Word for word, repeat the entries, minus the pictures.
━━━━━━━━━━━━━━━━
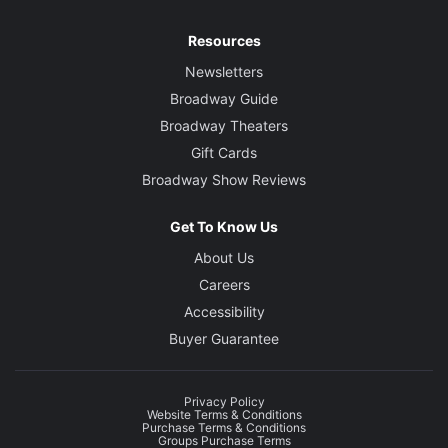
Resources
Newsletters
Broadway Guide
Broadway Theaters
Gift Cards
Broadway Show Reviews
Get To Know Us
About Us
Careers
Accessibility
Buyer Guarantee
Privacy Policy
Website Terms & Conditions
Purchase Terms & Conditions
Groups Purchase Terms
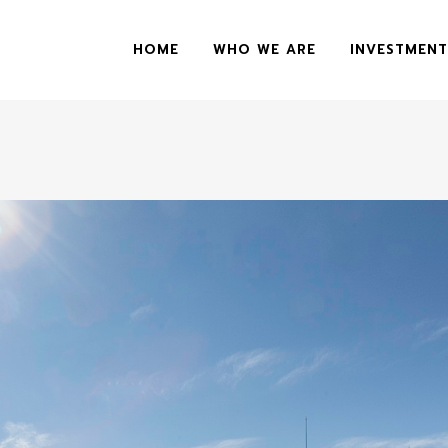
HOME
WHO WE ARE
INVESTMENT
━━━━━━━━━━━━━━━━
Output:
Resources
Newsletters
Broadway Guide
Broadway Theaters
Gift Cards
Broadway Show Reviews
Get To Know Us
About Us
Careers
Accessibility
Buyer Guarantee
Privacy Policy
Website Terms & Conditions
Purchase Terms & Conditions
Groups Purchase Terms
HOME
WHO WE ARE
INVESTMENT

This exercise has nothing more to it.